El martes 16 se cumplirán 74 años del plebiscito que aprobó la Constitución de 1952, que sustituyó la Presidencia de la República por un colegiado integral y única que nació, rigió y se derogó regularmente. Gracias a que Martínez Trueba compartió tres años de su período, el Uruguay reforzó el imperio del Derecho sobre la política, en una América erizada de dictaduras,
La reforma naranja restableció el unicato presidencial desde el 1º de marzo de 1967. Habían corrido apenas 6 años y 119 días cuando, el 27 de junio de 1973, Juan M. Bordaberry firmó la disolución del Parlamento y nos encajó la dictadura “cívico-militar”.
¿Evocación de tiempos idos? No. Valoración de una proeza conceptual que irguió al Derecho nacional, al limpiar a los gobiernos de personalismos y al sujetar al Estado a una objetividad normativa sensible y orientada. La Constitución de 1952 suprimió el riesgo de lapsus, insuficiencias y tentaciones presidenciales. Amplió la autonomía departamental. Creó el Tribunal de lo Contencioso Administrativo. Nos vedó confundir el poder discrecional con los atropellos de la arbitrariedad. Y con todo eso, sentó las bases para abstraer e imponer principios generales de Derecho, que entonces predicaban Aréchaga, Couture, Sayagués, Grompone y una pléyase y que, décadas más tarde, enseñó Alberto Ramón Real como axiomas del sistema normativo.
Nadie construyó una doctrina integral del Derecho que lo funde con más vigor que los principios generales, nunca derrotados. Pero se nos decoloraron por la multiplicación de monografías sobre temas menores, la búsqueda del funcionalismo más que la profundización y el avance de la oralidad por sobre lo escrito. Con todo eso, el Derecho se nos pulveriza a la vista de todos, achatando la sensibilidad ciudadana ante la violación de principios.

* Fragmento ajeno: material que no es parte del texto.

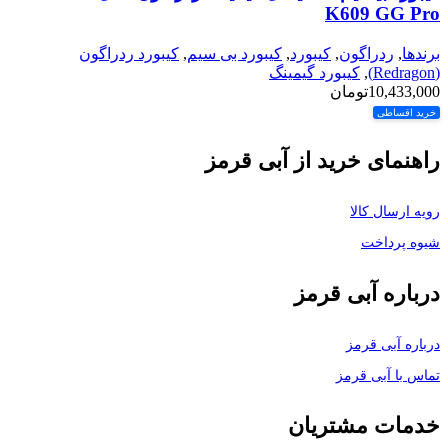
K609 GG Pro
برندها
,
ردراگون
,
کیبورد
,
کیبورد بی سیم
,
کیبورد ردراگون
(Redragon)
,
کیبورد گیمینگ
10,433,000
تومان
خرید اقساطی
راهنمای خرید از آبی قرمز
رویه ارسال کالا
شیوه پرداخت
درباره آبی قرمز
درباره آبی قرمز
تماس با آبی قرمز
خدمات مشتریان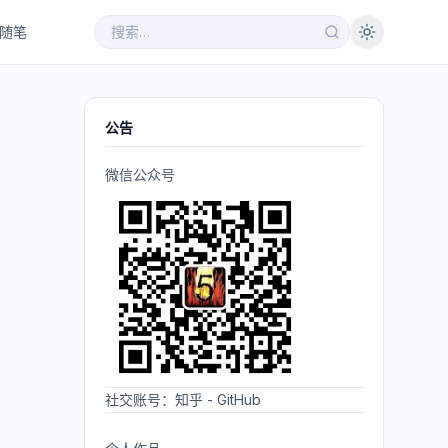
随笔
公告
微信公众号
社交账号：
知乎
-
GitHub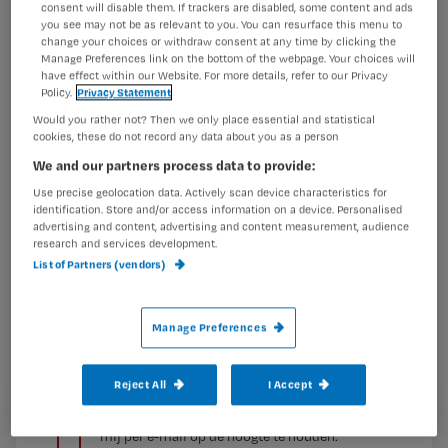
de verpleging.
consent will disable them. If trackers are disabled, some content and ads
you see may not be as relevant to you. You can resurface this menu to
Maak gratis een account aan en lees 2
…
change your choices or withdraw consent at any time by clicking the
artikelen gratis per maand
Manage Preferences link on the bottom of the webpage. Your choices will
have effect within our Website. For more details, refer to our Privacy
Policy.
Privacy Statement
Al een account of abonnement?
Log dan in
Would you rather not? Then we only place essential and statistical
cookies, these do not record any data about you as a person
We and our partners process data to provide:
Wat
Use precise geolocation data. Actively scan device characteristics for
is
identification. Store and/or access information on a device. Personalised
advertising and content, advertising and content measurement, audience
je
research and services development.
e-
List of Partners (vendors)
Kies
mailadres?
je
*
wachtwoord
Manage Preferences
G
Ontvang 2x per week de Nursing nieuwsbrief
Reject All
I Accept
e
G
Ik geef Springer Media B.V. toestemming om
e
mij per e-mail op de hoogte te houden.
e
n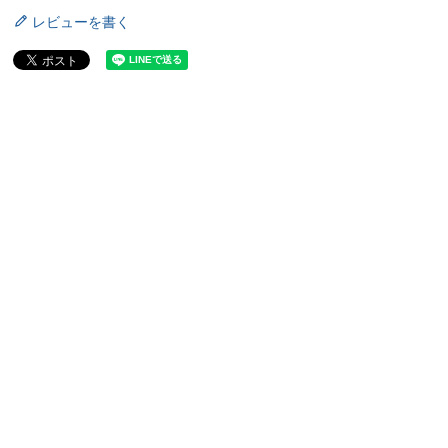
レビューを書く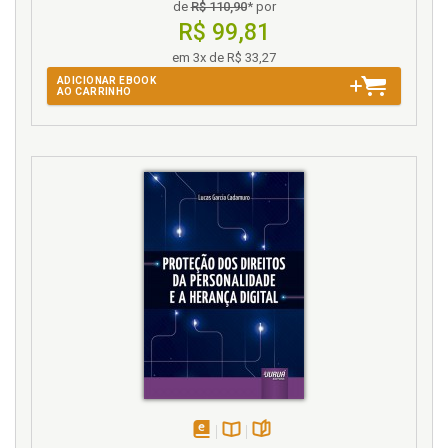
de
R$ 110,90
* por
R$ 99,81
em 3x de R$ 33,27
ADICIONAR EBOOK
AO CARRINHO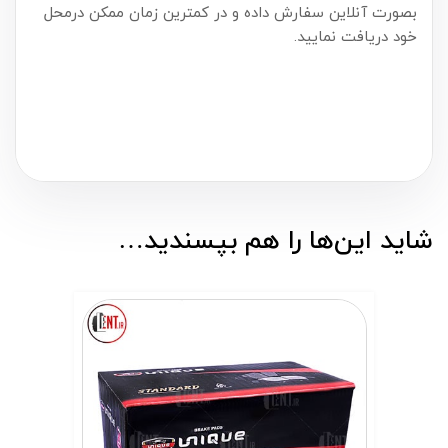
بصورت آنلاین سفارش داده و در کمترین زمان ممکن درمحل
خود دریافت نمایید.
شاید این‌ها را هم بپسندید…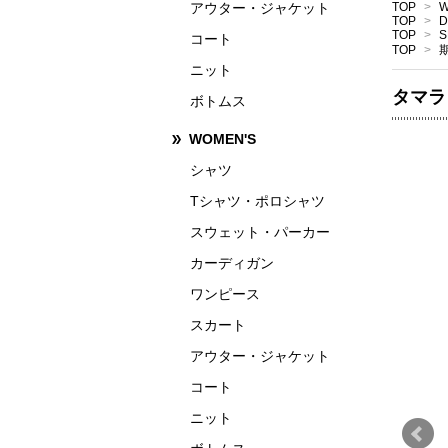
アウター・ジャケット
TOP
>
W
TOP
>
D
TOP
>
S
コート
TOP
>
ニット
タマラ
ボトムス
WOMEN'S
シャツ
Tシャツ・ポロシャツ
スウェット・パーカー
カーディガン
ワンピース
スカート
アウター・ジャケット
コート
ニット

Así, se nos colaron los contratos opacos, secretos, sustraídos al contralor ciudadano. Así, se votó por patética unanimidad un Código del Proceso Penal que, prometiendo garantías, despojó al Poder Judicial de su misión constitucional de indagar y castigar los delitos, degradando a la Fiscalía de Corte en un Servicio Descentralizado inventado a contramano de la Constitución. El resultado de ese adefesio es la pérdida total de garantías para el denunciante -que debe esperar meses que se le asigne Fiscalía- y para el denunciado -que debe soportar que se lo extorsione con amenaza de penas mayores si no acepta confesar lo que se le imputa. De ese mismo adefesio surge también el reproche al senador Andrés Ojeda por haber actuado como abogado ante una Fiscalía que constitucionalmente no debería haber sido jamás Servicio Descentralizado.
Por si fuera poco, el Presidente y dos Secretarios sin ningún Ministro anunciaron la rescisión del contrato con Cardama, pero ésta sigue armando les barcos; y nada se sabe hoy de ese juicio civil ni de la denuncia penal, que parece ser lo único hecho ¡en un Uruguay donde los Códigos mandan que los procesos sean públicos!
Debilitados sus principios, nuestro Derecho cruje entero. Los dolores se sienten en todos los campos. En algunos, como el proceso penal, provoca alaridos de condena en todo el foro.
Si ante este cuadro no respondemos con militancia principista, encharcaremos para siempre los sueños y logros que nos dieron identidad como Estado de Derecho.